**What the exercise asks:** Would you repeat word for word the lines of the listing that follows, from the one with "Penjaringan, Jakarta Utara 14460" up to and including the one with "позволяют быстро и комфортно перемещаться по", and leave out the images?

**Supplied records:**
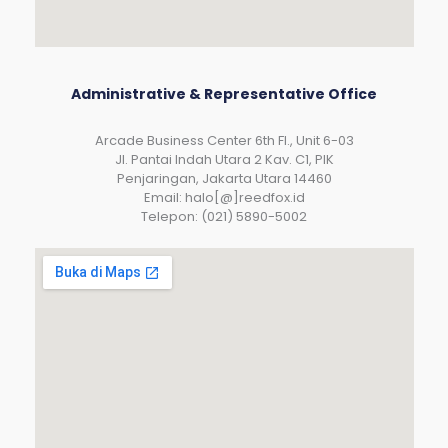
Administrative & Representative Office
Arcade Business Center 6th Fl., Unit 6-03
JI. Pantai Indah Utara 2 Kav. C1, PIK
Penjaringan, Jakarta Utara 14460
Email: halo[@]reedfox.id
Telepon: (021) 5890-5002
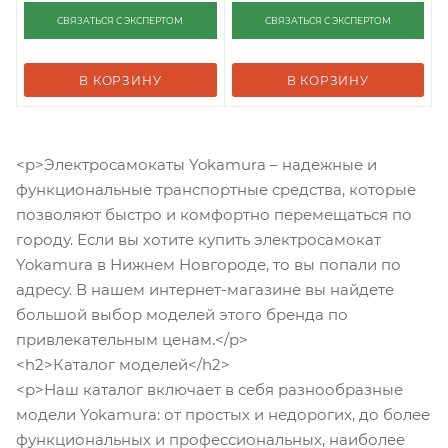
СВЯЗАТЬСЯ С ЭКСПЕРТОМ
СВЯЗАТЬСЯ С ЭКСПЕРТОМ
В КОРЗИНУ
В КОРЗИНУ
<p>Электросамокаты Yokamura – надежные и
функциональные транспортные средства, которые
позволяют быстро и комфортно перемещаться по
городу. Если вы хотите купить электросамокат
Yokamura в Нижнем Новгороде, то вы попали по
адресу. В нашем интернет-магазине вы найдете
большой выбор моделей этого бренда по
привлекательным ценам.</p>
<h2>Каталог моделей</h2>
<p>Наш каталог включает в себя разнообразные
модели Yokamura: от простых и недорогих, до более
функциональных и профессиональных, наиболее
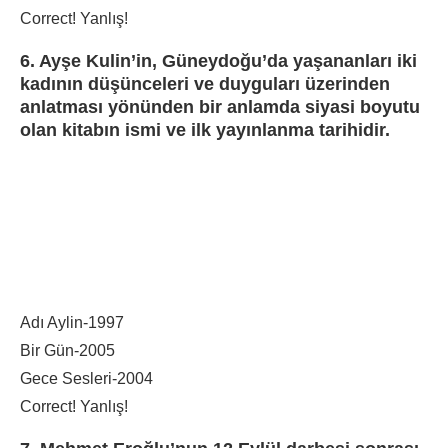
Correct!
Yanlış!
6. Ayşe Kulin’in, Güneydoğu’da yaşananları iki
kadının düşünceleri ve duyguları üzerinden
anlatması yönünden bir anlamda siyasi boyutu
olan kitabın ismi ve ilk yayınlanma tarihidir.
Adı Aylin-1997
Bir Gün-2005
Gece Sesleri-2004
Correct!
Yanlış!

...

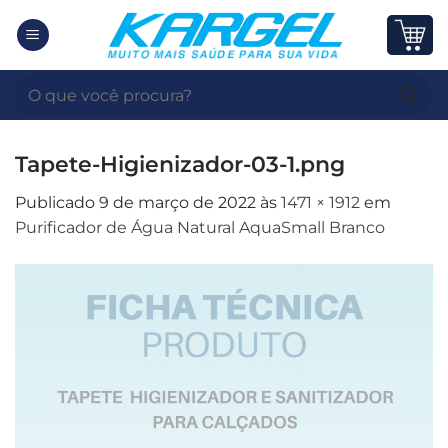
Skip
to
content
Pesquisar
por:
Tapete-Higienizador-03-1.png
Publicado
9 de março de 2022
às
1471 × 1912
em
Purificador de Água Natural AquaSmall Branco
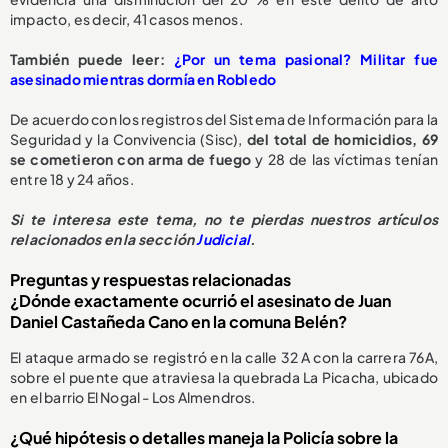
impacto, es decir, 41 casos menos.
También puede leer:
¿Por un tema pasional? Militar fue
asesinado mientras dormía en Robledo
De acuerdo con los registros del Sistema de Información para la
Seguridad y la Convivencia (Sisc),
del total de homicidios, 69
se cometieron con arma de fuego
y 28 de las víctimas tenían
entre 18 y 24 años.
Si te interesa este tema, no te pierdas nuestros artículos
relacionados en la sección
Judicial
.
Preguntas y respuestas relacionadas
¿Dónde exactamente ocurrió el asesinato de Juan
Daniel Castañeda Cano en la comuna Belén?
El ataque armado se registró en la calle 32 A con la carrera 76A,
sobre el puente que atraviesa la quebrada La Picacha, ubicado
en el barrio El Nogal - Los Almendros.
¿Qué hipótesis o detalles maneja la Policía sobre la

**Response for this exercise:**
Penjaringan, Jakarta Utara 14460
Email: halo[@]reedfox.id
Telepon: (021) 5890-5002
СВЯЗАТЬСЯ С ЭКСПЕРТОМ
СВЯЗАТЬСЯ С ЭКСПЕРТОМ
В КОРЗИНУ
В КОРЗИНУ
<p>Электросамокаты Yokamura – надежные и
функциональные транспортные средства, которые
позволяют быстро и комфортно перемещаться по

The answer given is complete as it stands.